Sunday, November 16, 2014

The Ominous Parallels

As my regular readers -- both of you -- know, I think evangelical Christian homophobia is a mistake that time will correct.  Fifty years from now, Mark Driscoll's grandchildren will be sitting around a dining room table saying, "Wow, can you believe that at one time people used the Bible to condemn homosexuality?"  Just as today, evangelicals sometimes say, "Wow, can you believe that at one time people used the Bible to teach racial segregation?"

Obviously race and sexual orientation are different, and so it's not a perfect comparison.  But I think the process of how the church got from segregationist to racial egalitarianism is probably a pretty good roadmap for how it will get from homophobia to gay-accepting.  Even though I certainly hope I'm wrong.

At one time, white Southern churches were almost uniformly pro-segregation.  Southern Baptists, Southern Presbyterians, Southern Methodists and Southern Episcopalians all accepted as an article of faith that God didn't like it when the races mixed, or when Blacks were treated as the equals of Whites.

Today, one would have to look hard to find an evangelical church that still takes that position.  They're probably still out there, but they're the lunatic fringe instead of the mainstream.

Unfortunately, it was not an easy process.  Within the churches, the move to egalitarianism was bitter, acrimonious, bloody (sometimes literally) and ruthless.  There were churches that split over it.  There were pastors who were defrocked over it.  There were churches that were torched, and others in which people were killed.  It was a horrible, nasty period within evangelical church history.  But, when the smoke cleared, a new consensus emerged within the church, that segregation was evil and the wall of racism needed to come down, as come down it did.

So where does this leave us on the evangelical church and gay issues?  There are those on my side of the issue who think that all it takes is a bit of dinner table diplomacy and opponents of gay rights will see the error of their ways and welcome God's gay and lesbian children back, with a big group hug for all.  I think this is incredibly, incredibly naive.

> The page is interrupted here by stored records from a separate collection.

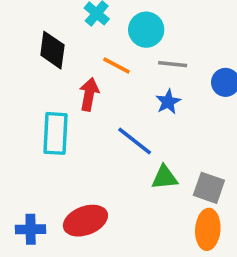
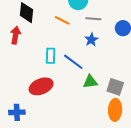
red arrow: (89, 94) -> (15, 35), moved
cyan rectangle: (56, 133) -> (51, 56), moved, size x0.7
red ellipse: (85, 221) -> (41, 86), moved

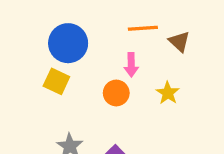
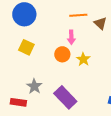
blue circle: (68, 43) -> (24, 14), moved
yellow star: (168, 93) -> (83, 59), moved

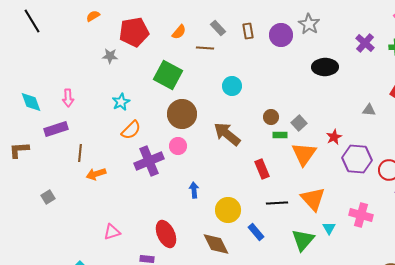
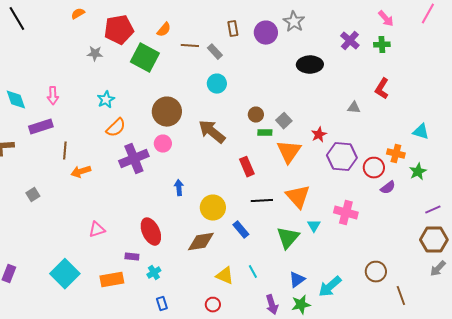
gray rectangle: (218, 28) -> (215, 52), moved
green square: (168, 75) -> (145, 58), moved
brown diamond: (216, 244) -> (201, 242), turned -72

Sure, the wall of Christian homophobia has some cracks in it.  A few bricks have come loose here and there.  I would like, in my best Ronald Reagan imitation, to turn to the evangelical pastors and say, "Mr. Gorbachev, take down this wall!" if I thought they would pay any attention.

Someday that wall will come crashing down, and evangelical leaders will have to decide for themselves on which side of it they wish to be when it does.  But I think the lesson of the Black civil rights movement is that it's not going to be easy.  It's going to be a long, nasty, drawn-out, vicious and acrimonious affair.  Churches will split.  Some pastors will be defrocked.  There may even be violence here and there, though I certainly hope not.

And, when the dust clears, people will sit around kitchen tables and say, "Wow, can you believe that people used to use the Bible to condemn homosexuality?"

Sunday, November 9, 2014

Is the United States governable?

Glory be, the election is finally over; I thought I was going to have a buy a new wastebasket just for all the political junk mail.  Now that the dust has settled, I think the lesson is that the United States is largely ungovernable.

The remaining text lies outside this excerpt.